In March 2004, John Ashcroft was in the hospital with a serious pancreatic condition. At Justice, Comey, Ashcroft’s No. 2, was acting as attorney general…. (Jack) Goldsmith (head of the Justice Department Office of Legal Counsel) raised with Comey serious questions about the secret eavesdropping program, according to two sources familiar with the episode. He was joined by a former OLC lawyer, Patrick Philbin, who had become national-security aide to the deputy attorney general. Comey backed them up. The White House was told: no reauthorization.

The angry reaction bubbled up all the way to the Oval Office.
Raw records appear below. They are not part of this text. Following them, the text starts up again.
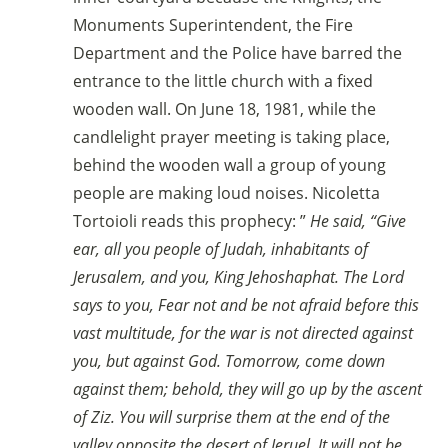
Monuments Superintendent, the Fire
Department and the Police have barred the
entrance to the little church with a fixed
wooden wall. On June 18, 1981, while the
candlelight prayer meeting is taking place,
behind the wooden wall a group of young
people are making loud noises. Nicoletta
Tortoioli reads this prophecy: ”
He said, “Give
ear, all you people of Judah, inhabitants of
Jerusalem, and you, King Jehoshaphat. The Lord
says to you, Fear not and be not afraid before this
vast multitude, for the war is not directed against
you, but against God. Tomorrow, come down
against them; behold, they will go up by the ascent
of Ziz. You will surprise them at the end of the
valley opposite the desert of Ieruel. It will not be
President Bush, with his penchant for put-down nicknames, had begun referring to Comey as “Cuomey” or “Cuomo,” apparently after former New York governor Mario Cuomo, who was notorious for his Hamlet-like indecision over whether to seek the Democratic presidential nomination in the 1980s. A high-level delegation—White House Counsel Gonzales and chief of staff Andy Card—visited Ashcroft in the hospital to appeal Comey’s refusal. In pain and on medication, Ashcroft stood by his No. 2.

But, even before he was confirmed by the Senate, Mr. Comey had taken advantage of John Ashcroft’s remarkably scrupulous personal recusal to appoint as Special Council, Patrick Fitzgerald, U.S. Attorney for the Northern District of Illinois.

Fitzgerald would, of course, prove to be a prosecutor strongly reminiscent of Comey himself, preening for an admiring press, while lodging perjury charges against a trophy-class target based on contradictory witness accounts, having found no evidence to support the theory that any crime was ever committed in the first place.

Relations between Comey and the White House worsened after June 2004, when Comey (with Justice department associates Goldsmith and Philbin) held a not-for-attribution background press briefing to announce that the Justice Department was disavowing the August 2002 so-called “Torture memo” written by Assistant Attorney General Jay Bybee. Wrangling over new definitions of permissible forms of interrogation continued through December.

A leftwing view of conflicts between Justice Department liberals and the White House appeared in Newsweek.

In April 2005, James Comey announced that he would be resigning later that year. He was quickly hired as General Counsel and a Senior Vice President by Lockheed Martin.